Records drawn from a dataset

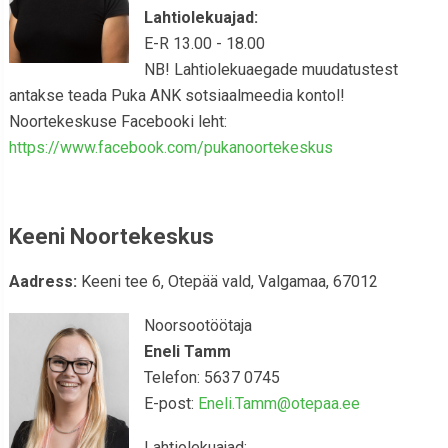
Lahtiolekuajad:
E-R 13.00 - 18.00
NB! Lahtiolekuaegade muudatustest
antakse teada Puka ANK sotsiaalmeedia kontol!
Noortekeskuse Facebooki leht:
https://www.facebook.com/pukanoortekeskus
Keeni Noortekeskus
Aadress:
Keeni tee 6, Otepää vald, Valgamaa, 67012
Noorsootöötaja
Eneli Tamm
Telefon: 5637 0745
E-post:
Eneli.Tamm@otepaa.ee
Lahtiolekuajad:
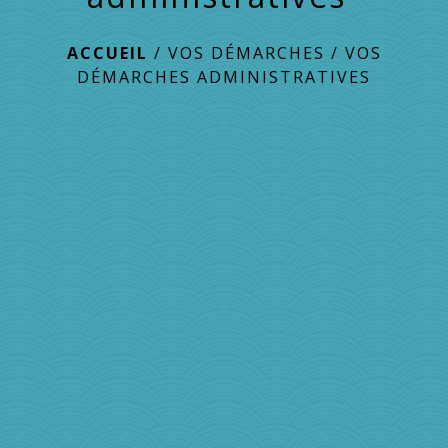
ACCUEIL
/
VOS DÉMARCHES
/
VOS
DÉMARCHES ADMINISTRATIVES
---
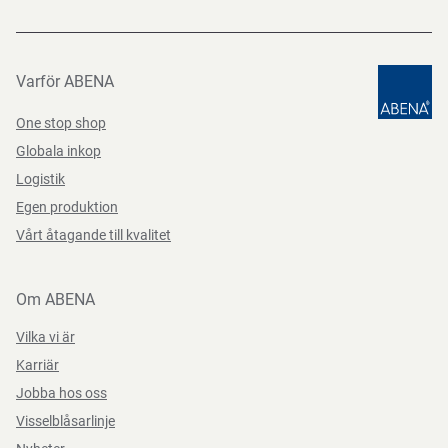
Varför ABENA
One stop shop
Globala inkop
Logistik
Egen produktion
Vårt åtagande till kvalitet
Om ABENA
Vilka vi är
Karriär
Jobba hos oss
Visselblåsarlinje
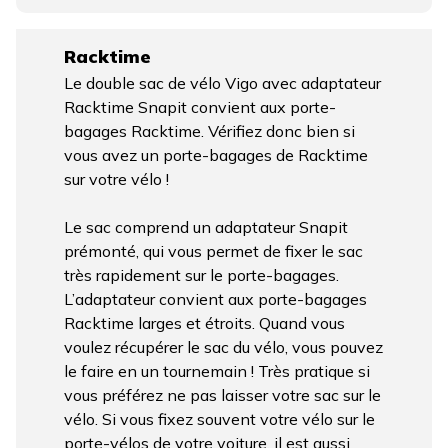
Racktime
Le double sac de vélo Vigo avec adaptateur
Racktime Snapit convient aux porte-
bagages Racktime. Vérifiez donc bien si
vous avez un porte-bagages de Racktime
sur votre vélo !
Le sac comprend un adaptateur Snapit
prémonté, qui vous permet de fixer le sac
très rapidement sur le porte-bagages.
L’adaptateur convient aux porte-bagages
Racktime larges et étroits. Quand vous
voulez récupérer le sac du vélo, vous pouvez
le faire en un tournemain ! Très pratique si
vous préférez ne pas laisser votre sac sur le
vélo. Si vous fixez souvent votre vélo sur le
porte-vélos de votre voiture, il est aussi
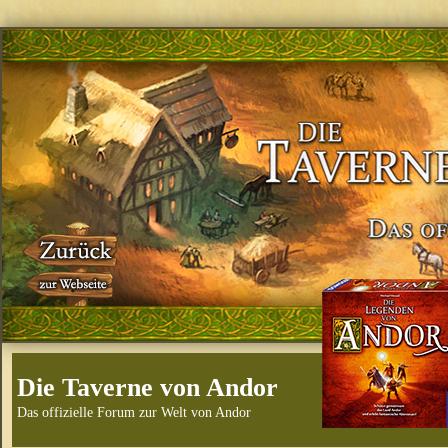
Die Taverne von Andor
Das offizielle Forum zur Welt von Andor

What you have to do: Within the entries, count the lines containing the string "DÉMARCHES" and state nothing but the result.

Output for this task: 2